Branden Jacobs-Jenkins, Kellie Jones, Claudia Rankine and Joyce J. Scott (John D. & Catherine T. MacArthur Foundation)

The MacArthur Foundation announced their newest set of grant recipients, known as geniuses, on Thursday.

And it counts four Black honorees among them.

Branden Jacobs-Jenkins, Kellie Jones, Claudia Rankine and Joyce J. Scott each earned the six-figure grant because of their “extraordinary originality and dedication in their creative pursuits.”

According to the foundation’s website, they award a $625,000 stipend to each of the 23 total geniuses. Jacobs-Jenkins, Jones, Rankine and Scott will use that money to fund future advances in their individual areas of emphasis.

A 31-year-old playwright from New York City, Jacobs-Jenkins uses current and historical theatre genres to comment on issues like race and identity. For example, 2010’s Neighbors featured performances akin to minstrel shows of the past. It included actors in blackface.

Jacobs-Jenkins told The Washington Post the hefty grant will give him time “to do the work I really want to be doing.”

Rankine is similarly aiming to create work that helps show the living experience of today. According to the MacArthur website, the 53-year-old poet uses her skill to describe the “emotional and psychic tensions” of society. In 2014’s “Citizen,” she used poetry to convey the everyday racism against African-Americans.

“I recorded all of the CNN coverage [of Hurricane Katrina] and was fascinated by how racism colored the reporting,” she told the foundation of her book. “After that, I began to respond to events that caught the public imagination. Mostly things like police shooting of unarmed Black men.”

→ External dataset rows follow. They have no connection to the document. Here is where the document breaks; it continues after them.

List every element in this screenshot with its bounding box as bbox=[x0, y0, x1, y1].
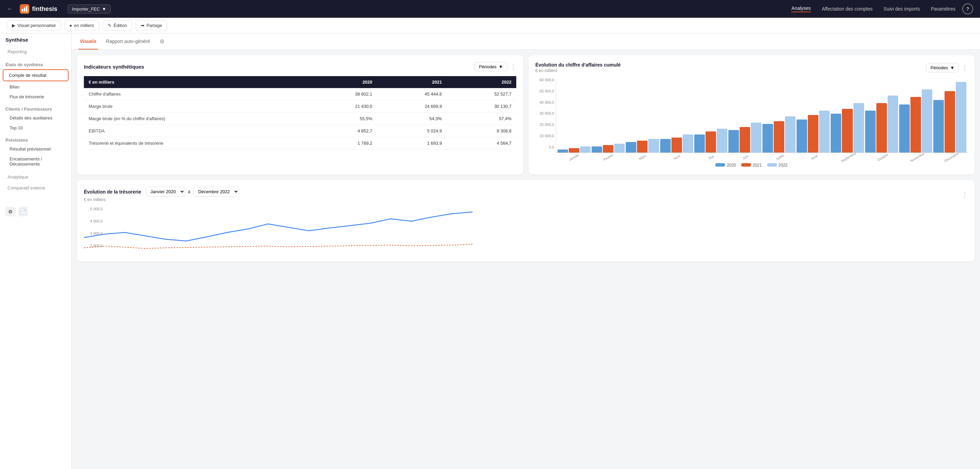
tresorerie-to-select[interactable]: Décembre 2022 bbox=[193, 187, 239, 196]
sidebar-item-flux[interactable]: Flux de trésorerie bbox=[0, 92, 71, 102]
share-icon: ➥ bbox=[141, 23, 145, 28]
bar-group bbox=[729, 123, 761, 153]
bar-group bbox=[797, 111, 830, 153]
circle-icon: ● bbox=[70, 23, 72, 28]
content-area: Visuels Rapport auto-généré ⚙ Indicateur… bbox=[72, 34, 980, 469]
table-cell-value: 4 852,7 bbox=[307, 125, 377, 137]
tresorerie-chart-area: 5 000,0 4 000,0 3 000,0 2 000,0 bbox=[84, 207, 968, 255]
sidebar-item-reporting[interactable]: Reporting bbox=[2, 46, 69, 57]
sidebar-group-previsions: Prévisions bbox=[0, 133, 71, 144]
bar-element bbox=[956, 82, 966, 153]
partage-button[interactable]: ➥ Partage bbox=[136, 21, 167, 30]
nav-link-suivi[interactable]: Suivi des imports bbox=[883, 6, 920, 11]
legend-2021-dot bbox=[741, 163, 751, 167]
bar-element bbox=[819, 111, 830, 153]
sidebar: Synthèse Reporting États de synthèse Com… bbox=[0, 34, 72, 469]
help-button[interactable]: ? bbox=[962, 3, 973, 14]
bar-element bbox=[740, 127, 750, 153]
sidebar-item-analytique[interactable]: Analytique bbox=[2, 172, 69, 182]
bar-element bbox=[660, 139, 671, 153]
sidebar-item-top10[interactable]: Top 10 bbox=[0, 123, 71, 133]
importer-button[interactable]: Importer_FEC ▼ bbox=[67, 5, 111, 14]
tresorerie-from-select[interactable]: Janvier 2020 bbox=[145, 187, 185, 196]
svg-rect-1 bbox=[24, 8, 25, 11]
sidebar-item-bilan[interactable]: Bilan bbox=[0, 82, 71, 92]
nav-link-parametres[interactable]: Paramètres bbox=[931, 6, 955, 11]
partage-label: Partage bbox=[146, 23, 162, 28]
bar-element bbox=[865, 111, 876, 153]
tab-visuels[interactable]: Visuels bbox=[78, 34, 98, 49]
tresorerie-more-button[interactable]: ⋮ bbox=[962, 191, 968, 198]
visuel-button[interactable]: ▶ Visuel personnalisé bbox=[7, 21, 61, 30]
bottom-panels: Évolution de la trésorerie Janvier 2020 … bbox=[72, 180, 980, 267]
logo-icon bbox=[20, 4, 29, 14]
ca-more-button[interactable]: ⋮ bbox=[962, 64, 968, 71]
bar-element bbox=[808, 115, 818, 153]
file-icon[interactable]: 📄 bbox=[18, 207, 28, 216]
legend-2021-label: 2021 bbox=[752, 163, 762, 168]
ca-x-labels: JanvierFévrierMarsAvrilMaiJuinJuilletAoû… bbox=[556, 153, 968, 160]
tresorerie-range: Janvier 2020 à Décembre 2022 bbox=[145, 187, 239, 196]
bar-element bbox=[671, 137, 682, 153]
table-row: Trésorerie et équivalents de trésorerie1… bbox=[84, 137, 516, 150]
app-root: ← finthesis Importer_FEC ▼ Analyses Affe… bbox=[0, 0, 980, 469]
bar-element bbox=[910, 97, 921, 153]
table-cell-value: 1 789,2 bbox=[307, 137, 377, 150]
ca-chart-y-labels: 60 000,0 50 000,0 40 000,0 30 000,0 20 0… bbox=[535, 78, 554, 149]
table-cell-value: 24 669,9 bbox=[377, 100, 447, 113]
tresorerie-chart-svg-wrapper bbox=[84, 207, 968, 255]
ca-periods-chevron: ▼ bbox=[950, 65, 955, 70]
table-cell-value: 1 693,9 bbox=[377, 137, 447, 150]
bar-element bbox=[830, 114, 841, 153]
sidebar-footer: ⚙ 📄 bbox=[0, 203, 71, 220]
sidebar-item-compte-resultat[interactable]: Compte de résultat bbox=[3, 69, 68, 81]
tresorerie-range-separator: à bbox=[188, 189, 190, 194]
bar-group bbox=[865, 96, 898, 153]
sidebar-item-synthese[interactable]: Synthèse bbox=[0, 34, 71, 46]
bar-element bbox=[922, 89, 932, 153]
tresorerie-panel: Évolution de la trésorerie Janvier 2020 … bbox=[77, 180, 975, 262]
nav-link-analyses[interactable]: Analyses bbox=[791, 5, 811, 12]
table-cell-value: 57,4% bbox=[447, 113, 516, 125]
bar-element bbox=[694, 134, 705, 153]
bar-element bbox=[899, 104, 910, 153]
tresorerie-header: Évolution de la trésorerie Janvier 2020 … bbox=[84, 187, 968, 202]
ca-chart-panel: Évolution du chiffre d'affaires cumulé €… bbox=[528, 55, 975, 174]
tresorerie-y-labels: 5 000,0 4 000,0 3 000,0 2 000,0 bbox=[84, 207, 103, 248]
indicators-periods-label: Périodes bbox=[479, 64, 496, 69]
sidebar-item-encaissements[interactable]: Encaissements / Décaissements bbox=[0, 154, 71, 169]
ca-periods-button[interactable]: Périodes ▼ bbox=[926, 63, 959, 72]
table-row: Chiffre d'affaires38 602,145 444,652 527… bbox=[84, 88, 516, 100]
bar-element bbox=[729, 130, 739, 153]
sidebar-item-details[interactable]: Détails des auxiliaires bbox=[0, 113, 71, 123]
ca-chart-subtitle: € en milliers bbox=[535, 68, 620, 73]
edition-button[interactable]: ✎ Édition bbox=[103, 21, 132, 30]
importer-label: Importer_FEC bbox=[72, 6, 100, 11]
tresorerie-subtitle: € en milliers bbox=[84, 197, 239, 202]
table-cell-label: Trésorerie et équivalents de trésorerie bbox=[84, 137, 307, 150]
bar-element bbox=[569, 148, 579, 153]
indicators-panel-header: Indicateurs synthétiques Périodes ▼ ⋮ bbox=[84, 62, 516, 71]
sidebar-item-resultat-prev[interactable]: Résultat prévisionnel bbox=[0, 144, 71, 154]
tab-gear-icon[interactable]: ⚙ bbox=[158, 34, 166, 49]
ca-chart-header: Évolution du chiffre d'affaires cumulé €… bbox=[535, 62, 968, 73]
bar-element bbox=[774, 121, 784, 153]
indicators-periods-button[interactable]: Périodes ▼ bbox=[475, 62, 508, 71]
settings-icon[interactable]: ⚙ bbox=[5, 207, 15, 216]
ca-bar-groups bbox=[556, 78, 968, 153]
indicators-panel: Indicateurs synthétiques Périodes ▼ ⋮ bbox=[77, 55, 523, 174]
bar-element bbox=[603, 145, 613, 153]
indicators-title: Indicateurs synthétiques bbox=[84, 64, 144, 70]
tab-rapport[interactable]: Rapport auto-généré bbox=[105, 34, 151, 49]
back-button[interactable]: ← bbox=[7, 5, 13, 13]
table-header-row: € en milliers 2020 2021 2022 bbox=[84, 76, 516, 88]
milliers-button[interactable]: ● en milliers bbox=[64, 21, 99, 30]
bar-element bbox=[842, 109, 853, 153]
sidebar-item-comparatif[interactable]: Comparatif externe bbox=[2, 183, 69, 193]
sidebar-group-etats: États de synthèse bbox=[0, 57, 71, 69]
bar-element bbox=[888, 96, 898, 153]
indicators-more-button[interactable]: ⋮ bbox=[510, 63, 516, 71]
legend-2022-label: 2022 bbox=[778, 163, 788, 168]
nav-link-affectation[interactable]: Affectation des comptes bbox=[822, 6, 873, 11]
visuel-label: Visuel personnalisé bbox=[18, 23, 56, 28]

A jewelry maker and sculptor, 67-year-old Scott’s work also spotlights racism. Her exquisite crafts reveal stark representations of the issue. One example is the self-descriptive Lynched Tree. Another, Thunder Thigh Revue, tackles the stereotypes placed on Black women’s bodies.

Scott told The Post the grant will give her the chance to mentor younger artists.

“All of the skills that people have given me, I’ll be able to share,” she said. “I’ve come to see this fellowship as a fantasy room of all whiteboards; I get to go in, and not just play with the ideas, but then actually bring them off the wall and into life.”

Like Scott, Jones is also familiar with sculpture. An art historian and curator, she is credited with “deepening our understanding of contemporary art of the African Diaspora,” according to the MacArthur site.

In doing so, Jones also secured the works’ place in the current art world. Her exhibition, Energy/Experimentation: Black Artists and Abstraction, 1964–1980 highlighted Black abstract painters and sculptors.

While 57-year-old Jones spoke to the Wall Street Journal, she said she was inspired by artists like Melvin Edwards and Senga Nengudi – who explored racial tensions through sculpture.

“They were like the Mayans or the Egyptians,” she said of Edwards and Nengudi, who faced adversity. “If they never gave up, why should I?”